Here are the signs I see most often in the students who come to Galileo Growth, and the ones parents tell me they wish they had recognized sooner.

Strong verbal ability paired with unexpectedly weak reading

This is the pattern that confuses everyone: parents, teachers, and sometimes even specialists. Your child speaks beautifully. They have a rich vocabulary. They ask thoughtful, complex questions. They can explain ideas clearly and follow sophisticated conversations. But when they sit down to read, something breaks. Simple words trip them up. Sounding out feels labored. They guess based on the first letter or the picture on the page rather than actually decoding the word.

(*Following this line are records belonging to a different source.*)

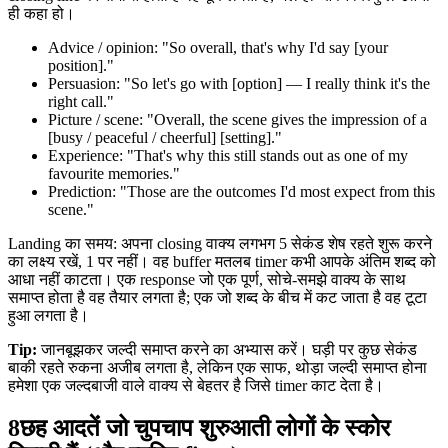
ही कहा हो।
Advice / opinion: "So overall, that's why I'd say [your
position]."
Persuasion: "So let's go with [option] — I really think it's the
right call."
Picture / scene: "Overall, the scene gives the impression of a
[busy / peaceful / cheerful] [setting]."
Experience: "That's why this still stands out as one of my
favourite memories."
Prediction: "Those are the outcomes I'd most expect from this
scene."
Landing का समय: अपना closing वाक्य लगभग 5 सेकंड शेष रहते शुरू करने
का लक्ष्य रखें, 1 पर नहीं। वह buffer मतलब timer कभी आपके अंतिम शब्द को
आधा नहीं काटता। एक response जो एक पूर्ण, सोचे-समझे वाक्य के साथ
समाप्त होता है वह तैयार लगता है; एक जो शब्द के बीच में कट जाता है वह टूटा
हुआ लगता है।
Tip:
जानबूझकर जल्दी समाप्त करने का अभ्यास करें। घड़ी पर कुछ सेकंड
बाकी रहते रुकना अजीब लगता है, लेकिन एक साफ, थोड़ा जल्दी समाप्त होना
हमेशा एक जल्दबाजी वाले वाक्य से बेहतर है जिसे timer काट देता है।
8
छह आदतें जो चुपचाप शुरुआती लोगों के स्कोर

The gap between what a child can say and what a child can read is one of the most reliable early indicators of dyslexia. It is also one of the most commonly dismissed. Because the child sounds smart, adults assume they will figure out reading eventually. In many cases, they will not figure it out on their own. The issue is not motivation or maturity. It is a specific deficit in phonological processing, the brain's ability to hear, manipulate, and map individual sounds to written letters. That deficit does not resolve with time. It resolves with explicit, systematic instruction.

Guessing at words instead of decoding them

A child who is learning to read through a typical developmental pathway will sound words out, even slowly, even imperfectly. They will work left to right through the letters and attempt to blend the sounds together. A child with dyslexia often does something different. They look at the first letter, glance at the length or shape of the word, check the picture on the page, and produce a guess. Sometimes the guess is close. Sometimes it is wildly off. Either way, they are not decoding. They are compensating.

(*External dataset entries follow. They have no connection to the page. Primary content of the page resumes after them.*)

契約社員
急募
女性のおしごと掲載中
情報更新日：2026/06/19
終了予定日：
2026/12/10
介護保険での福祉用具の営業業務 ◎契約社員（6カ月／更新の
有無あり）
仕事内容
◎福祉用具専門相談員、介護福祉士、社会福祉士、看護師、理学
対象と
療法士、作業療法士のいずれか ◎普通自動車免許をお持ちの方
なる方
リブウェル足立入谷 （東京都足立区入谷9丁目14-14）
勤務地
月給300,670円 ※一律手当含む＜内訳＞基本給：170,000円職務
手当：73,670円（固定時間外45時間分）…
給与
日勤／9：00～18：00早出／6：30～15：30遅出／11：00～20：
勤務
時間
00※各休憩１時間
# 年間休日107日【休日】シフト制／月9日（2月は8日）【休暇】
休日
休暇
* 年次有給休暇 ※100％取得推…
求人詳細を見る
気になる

This compensation strategy can be remarkably effective in the early grades, when books have predictable patterns and heavy picture support. It starts to collapse around second or third grade, when texts become longer, vocabulary becomes less predictable, and there are no more pictures to lean on. By that point, the child may be a year or more behind their peers, and the gap is widening.

If your child frequently substitutes words that look similar (reading "house" for "horse," or "when" for "where"), or if they can read a word correctly on one page and not recognize it two pages later, those are not attention issues. Those are decoding issues.

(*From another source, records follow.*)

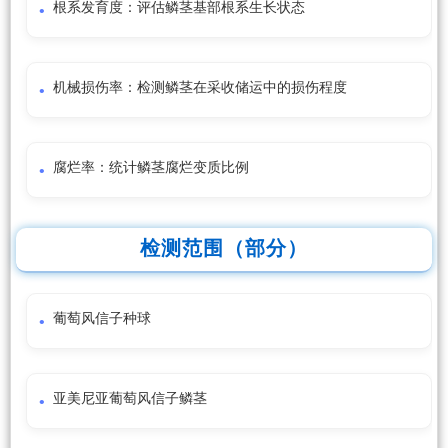
根系发育度：评估鳞茎基部根系生长状态
机械损伤率：检测鳞茎在采收储运中的损伤程度
腐烂率：统计鳞茎腐烂变质比例
检测范围（部分）
葡萄风信子种球
亚美尼亚葡萄风信子鳞茎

Avoidance that looks like attitude

One of the most misunderstood signs of dyslexia is avoidance. A child who resists reading aloud, who suddenly needs to use the bathroom every time independent reading begins, who says they hate books, who throws a fit when homework involves writing, or who will happily listen to audiobooks for hours but refuses to read print, is often telling you something important with their behavior.

This is not laziness. This is a child avoiding an activity that feels disproportionately difficult compared to everything else they do. Think about it from their perspective: they can run, play sports, build complex Lego structures, hold conversations with adults, and solve problems creatively, but they cannot do the one thing that school treats as the baseline skill. That is humiliating, and children will go to remarkable lengths to avoid feeling humiliated in front of peers and parents.

When a child avoids reading, the question is not "how do I get them to read more." The question is "why does reading feel this hard for them." The answer frequently involves phonological processing.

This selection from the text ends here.